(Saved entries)
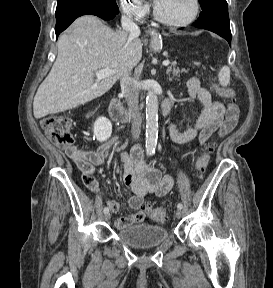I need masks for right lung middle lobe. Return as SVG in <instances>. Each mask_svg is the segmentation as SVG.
Listing matches in <instances>:
<instances>
[{"mask_svg": "<svg viewBox=\"0 0 273 288\" xmlns=\"http://www.w3.org/2000/svg\"><path fill=\"white\" fill-rule=\"evenodd\" d=\"M94 10L100 13L118 14L115 0H58L56 16L75 10Z\"/></svg>", "mask_w": 273, "mask_h": 288, "instance_id": "dd1d6c3e", "label": "right lung middle lobe"}]
</instances>
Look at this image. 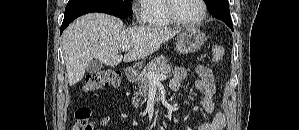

* _INSTRUCTIONS FOR THE TASK_
All preceding records should be duplicated verbatim, images excepted.

* _REPLY_
I need masks for right lung middle lobe. Return as SVG in <instances>. Each mask_svg is the segmentation as SVG.
Listing matches in <instances>:
<instances>
[{"mask_svg": "<svg viewBox=\"0 0 273 288\" xmlns=\"http://www.w3.org/2000/svg\"><path fill=\"white\" fill-rule=\"evenodd\" d=\"M94 10L100 13L118 14L115 0H58L56 16L75 10Z\"/></svg>", "mask_w": 273, "mask_h": 288, "instance_id": "dd1d6c3e", "label": "right lung middle lobe"}]
</instances>
Look at this image. 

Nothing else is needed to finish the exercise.